The Eureka moment: Archimedes' principle

Archimedes' principle, and the "Eureka" moment of its discovery is one of the most famous experiments of all time. We find out why...
02 March 2015

Interview with 

Dr Paul Coxon, Cambridge University


Materials scientist Paul Coxon takes us back to ancient Greece, to explain the basis of one of the most famous experiments of all time and one which made Ancient Greek mathematician, physicist, engineer, inventor, and astronomer Archimedes a household name 2000 years later, as he explained to Chris Smith...

Paul - I'm going to show you Archimedes' principle. It's a very ancient experiment and it uses how materials behave in fluids to solve a historical fraud.

Chris - When you say Archimedes, this is the bloke that ran down the street in the nude, isn't it?

Paul - Eureka! Yes, he put himself in the bath and this is how he came to the discovery.

Chris - So, he was a eureka-streaker.

Paul - He was a eureka-streaker. I'm not naked. I'm going to show you with some plasticine.
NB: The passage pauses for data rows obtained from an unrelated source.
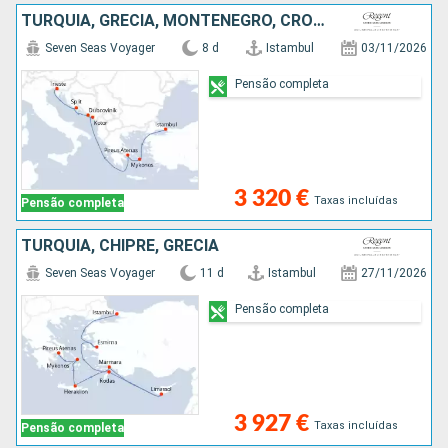
TURQUIA, GRÉCIA, MONTENEGRO, CROÁCIA, ITÁLIA
Seven Seas Voyager
8 d
Istambul
03/11/2026
Pensão completa
3 320 €
Taxas incluídas
Pensão completa
TURQUIA, CHIPRE, GRÉCIA
Seven Seas Voyager
11 d
Istambul
27/11/2026
Pensão completa
3 927 €
Taxas incluídas
Pensão completa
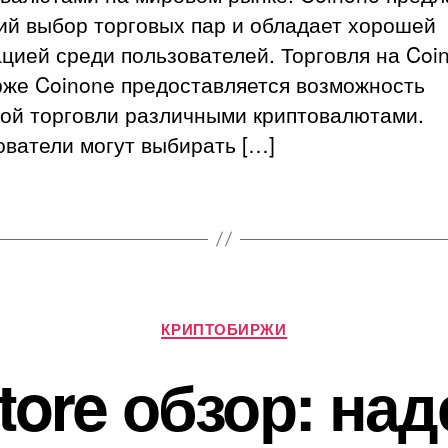
ий выбор торговых пар и обладает хорошей
цией среди пользователей. Торговля на Coi
рже Coinone предоставляется возможность
ной торговли различными криптовалютами.
ватели могут выбирать […]
Рубрики
КРИПТОБИРЖИ
tore обзор: на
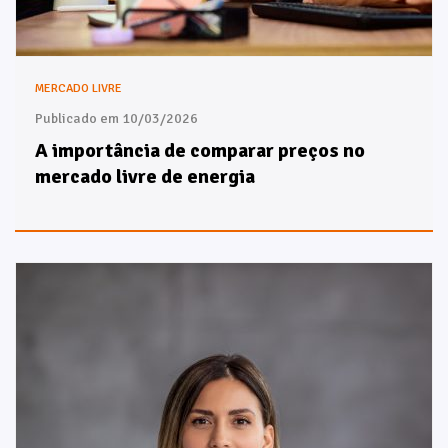
MERCADO LIVRE
Publicado em 10/03/2026
A importância de comparar preços no
mercado livre de energia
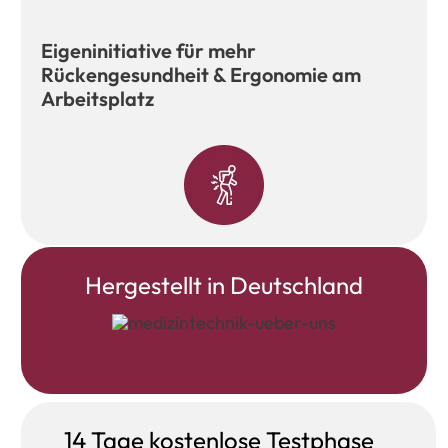
Eigeninitiative für mehr
Rückengesundheit & Ergonomie am
Arbeitsplatz
Hergestellt in Deutschland
14 Tage kostenlose Testphase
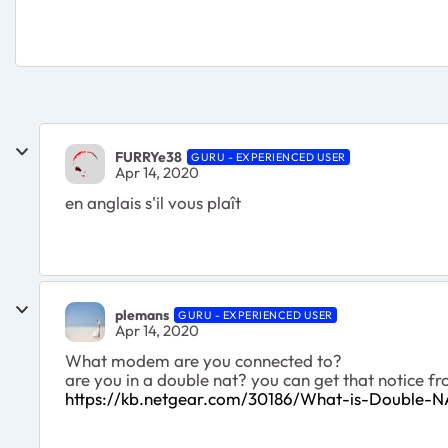
FURRYe38
GURU - EXPERIENCED USER
Apr 14, 2020
en anglais s'il vous plaît
plemans
GURU - EXPERIENCED USER
Apr 14, 2020
What modem are you connected to?
are you in a double nat? you can get that notice 
https://kb.netgear.com/30186/What-is-Double-N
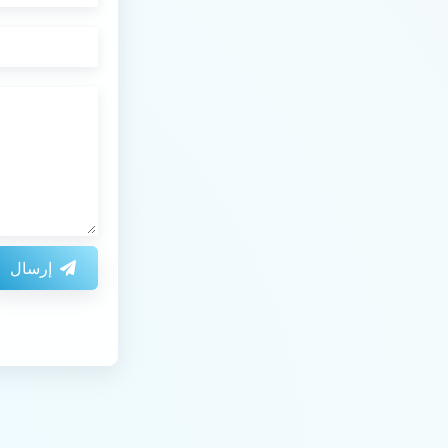
إرسال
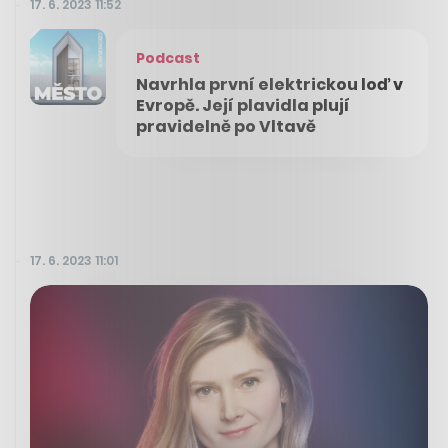
17. 6. 2023 11:52
Podcast
Navrhla první elektrickou loď v
Evropě. Její plavidla plují
pravidelně po Vltavě
17. 6. 2023 11:01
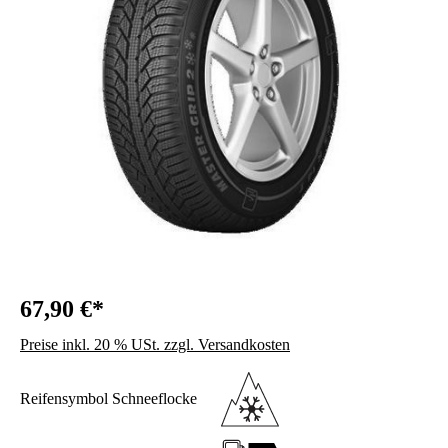
67,90 €*
Preise inkl. 20 % USt. zzgl. Versandkosten
Reifensymbol Schneeflocke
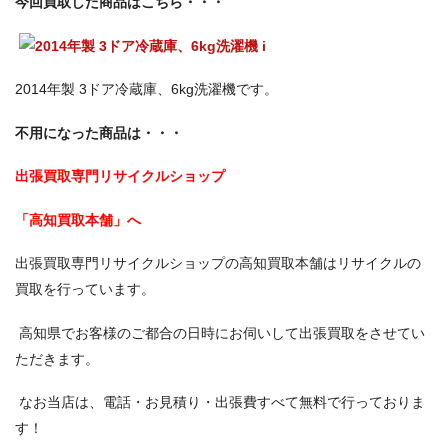
今回買取した商品はこちら・・・
2014年製 3ドア冷蔵庫、6kg洗濯機です。
不用になった商品は・・・
出張買取専門リサイクルショップ
「高知買取本舗」へ
出張買取専門リサイクルショップの高知買取本舗はリサイクルの
買取を行っています。
高知県でお客様のご都合の日時にお伺いして出張買取をさせてい
ただきます。
なお当店は、電話・お見積り・出張費すべて無料で行っておりま
す！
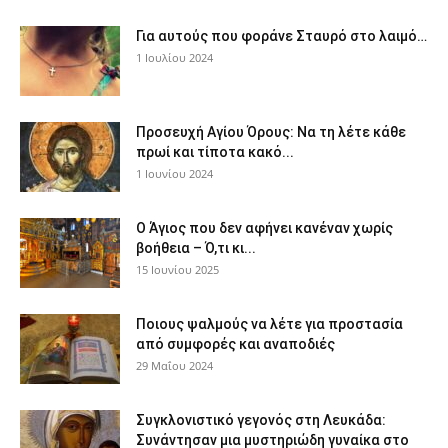
Για αυτούς που φοράνε Σταυρό στο λαιμό…
1 Ιουλίου 2024
Προσευχή Αγίου Όρους: Να τη λέτε κάθε
πρωί και τίποτα κακό...
1 Ιουνίου 2024
Ο Άγιος που δεν αφήνει κανέναν χωρίς
βοήθεια – Ό,τι κι...
15 Ιουνίου 2025
Ποιους ψαλμούς να λέτε για προστασία
από συμφορές και αναποδιές
29 Μαΐου 2024
Συγκλονιστικό γεγονός στη Λευκάδα:
Συνάντησαν μια μυστηριώδη γυναίκα στο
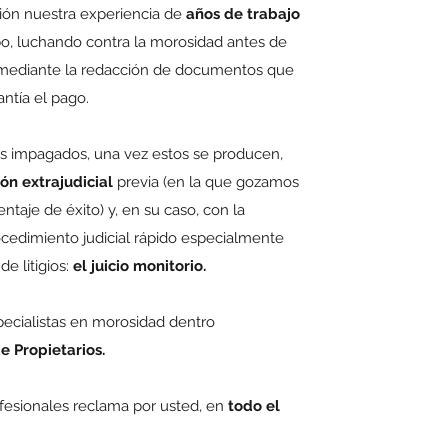
ión nuestra experiencia de
años de trabajo
o, luchando contra la morosidad antes de
 mediante la redacción de documentos que
tía el pago.
s impagados, una vez estos se producen,
ón extrajudicial
previa (en la que gozamos
taje de éxito) y, en su caso, con la
ocedimiento judicial rápido especialmente
e litigios:
el juicio monitorio.
ecialistas en morosidad dentro
 Propietarios.
fesionales reclama por usted, en
todo el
Chris - So, we have in front of us two tanks with blue liquid and they have a sort of tap coming out of the side of the tank.

Paul - Yes and the water is just levelled with the tap. So, when we put anything in the water, the level will rise and it will trickle out. What we're going to do is we're going to immerse some materials in the water, raise the level and measure how much water is displaced, how much water is pushed out of the way.

Chris - In front of the tanks, we've got two balances, weighing scales. So, the water will come trickling out of the tank and we'll be able to weigh how much weight of water comes out when you put the objects into the tank.

Paul - Yes and if we measure the weight of the water, because we know the density of the water, we know the volume of water which is being pushed out of the way. This is a very important property of buoyancy. When you put a body in water, it displaces the water out of the way. So, I've got a little boat here and this is how a boat floats. It pushes the water out of the way and the weight of the water, which is being pushed out of the way is equivalent to the weight of the boat pushing downwards. These balance each other out and this is how the boat floats. It's called buoyancy. 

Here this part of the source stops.